Legend has it there’s a significant clue at the very end of Michael Haneke’s Cache (Sony Pictures Classics, 1.11.06)…some kind of visual tipoff about who’s behind the stealth videotaping of Daniel Auteuil and Juliette Binoche’s home, lives, histories, etc. Esquire film writer Mike D’Angelo mentions the clue in a current piece. The clue has something to do with the son of a certain ill-fated Algerian character seen talking to a guy named Pierrot (Lester Makedonsky). Or maybe something to do with a black car driving by three times, or a blue station wagon…I’m a little hazy on the details. Anyone who’s seen Cache (also known as Hidden) knows the motive for the tapings has something to do with shameful French treatment of Algerians in the early ’60s. Cache star Daniel Autiel allegedly told a gathering at the London Film Festival several weeks ago that he’d seen the film three times and didn’t know where the tapes had come from either and neither to his knowledge did Haneke. This film isn’t a whodunit anyway. I don’t know what to call it but it’s way too smart to be concerned with matters of culpability. It’s more into arty obfuscation.

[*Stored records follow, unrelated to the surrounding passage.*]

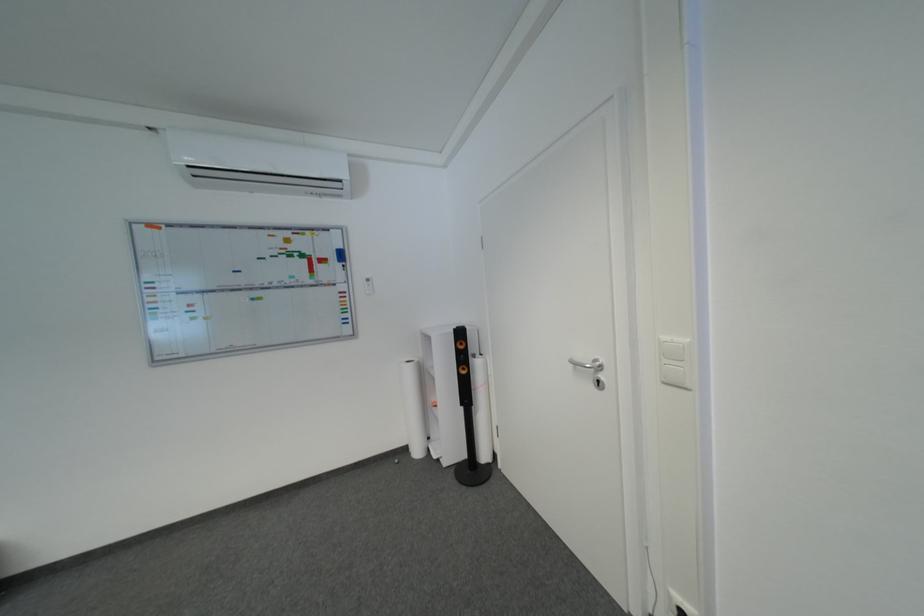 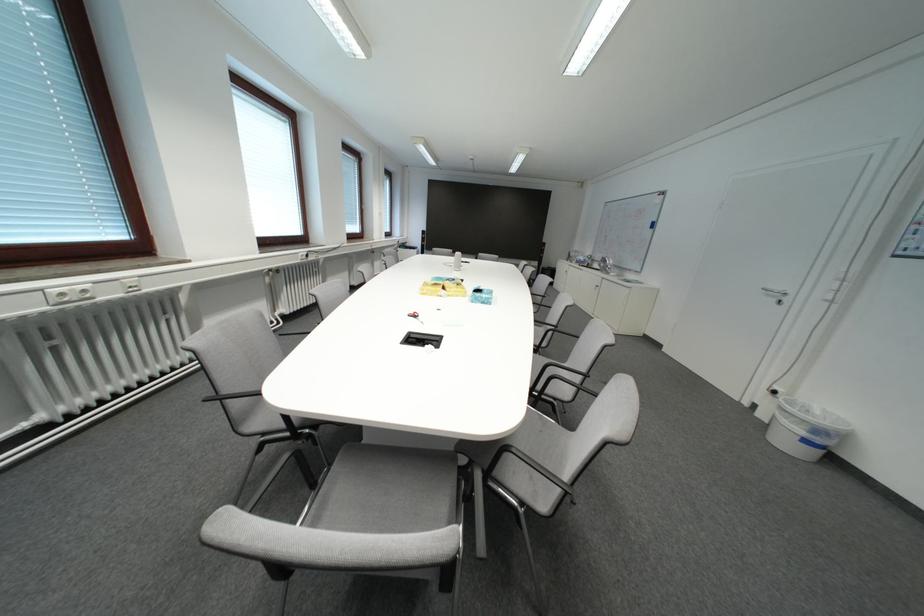 Based on the continuous images, in which direction is the camera rotating?

The camera's rotation is toward left-down. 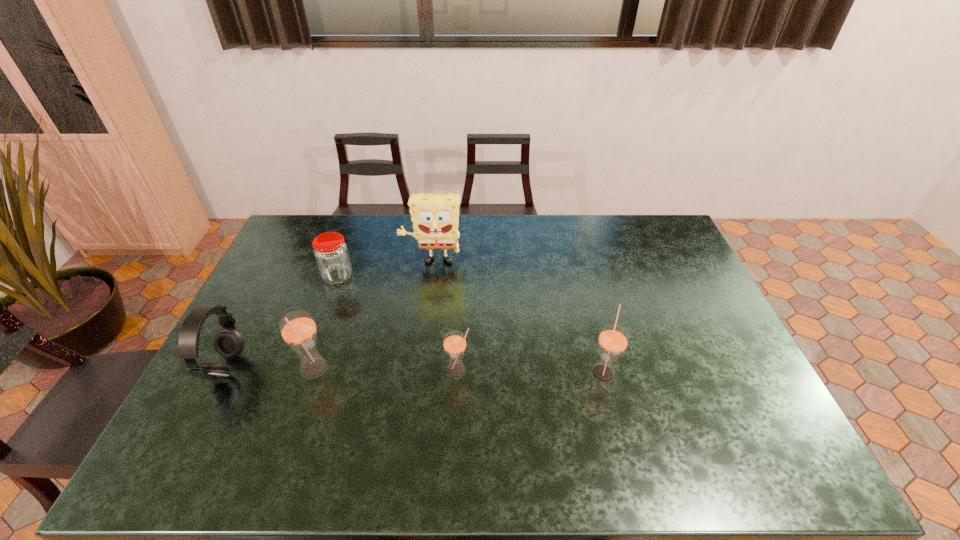 Find the location of a particular element. The height and width of the screenshot is (540, 960). vacant space in between the second shortest straw and the second straw from left to right is located at coordinates tap(530, 372).

The image size is (960, 540). I want to click on vacant space in between the sponge and the rightmost straw, so click(x=517, y=318).

Locate an element on the screen. vacant area that lies between the second shortest straw and the jar is located at coordinates (470, 325).

At what (x,y) coordinates should I click in order to perform the action: click on vacant point located between the shortest object and the leftmost straw. Please return your answer as a coordinate pair (x, y). Looking at the image, I should click on (325, 323).

Locate an element on the screen. Image resolution: width=960 pixels, height=540 pixels. blank region between the leftmost object and the sponge is located at coordinates (329, 315).

This screenshot has height=540, width=960. What are the coordinates of `blank region between the second straw from left to right and the sponge` in the screenshot? It's located at (444, 317).

Identify the location of free spot between the sponge and the second shortest straw. This screenshot has width=960, height=540. (517, 318).

This screenshot has width=960, height=540. I want to click on free space that is in between the second shortest straw and the earphone, so (415, 370).

Point out which object is positioned as the fourth nearest to the shortest object. Please provide its 2D coordinates. Your answer should be formatted as a tuple, i.e. [(x, y)], where the tuple contains the x and y coordinates of a point satisfying the conditions above.

[(454, 343)]

Choose which object is the fifth nearest neighbor to the jar. Please provide its 2D coordinates. Your answer should be formatted as a tuple, i.e. [(x, y)], where the tuple contains the x and y coordinates of a point satisfying the conditions above.

[(613, 339)]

A whole lotta noteworthy critics have submitted their Top Ten films of ’05 lists to Movie City News, and Capote is third-ranked with 242 points, only 8 and 1/2 points behind the second-ranked A History of Violence with 255.5 points. (Top-ranked Brokeback Mountain is way in front with 299.5 points.) Good Night, and Good Luck (212 points) and King Kong (191.5 points) are fourth and fifth-ranked. But if you look at Rotten Tomatoes, which posts another critical ranking system, Capote has the 2nd highest general rating among these five (92%) and the only unani- mous creme de la creme rating (100%) for a tally of 192. The other four’s RT ratings, highest to lowest: Good Night (95% general, creme 95% = 190), Violence (86% general, 94% creme = 180), Brokeback (90% general, 90% creme = 180), and Kong (83% general, 76% creme = 159). What does this mean? Nothing much…who cares what the critics think?…but maybe (and I think the conclusion is obvious) Academy members should guard against considering Capote in a casual light.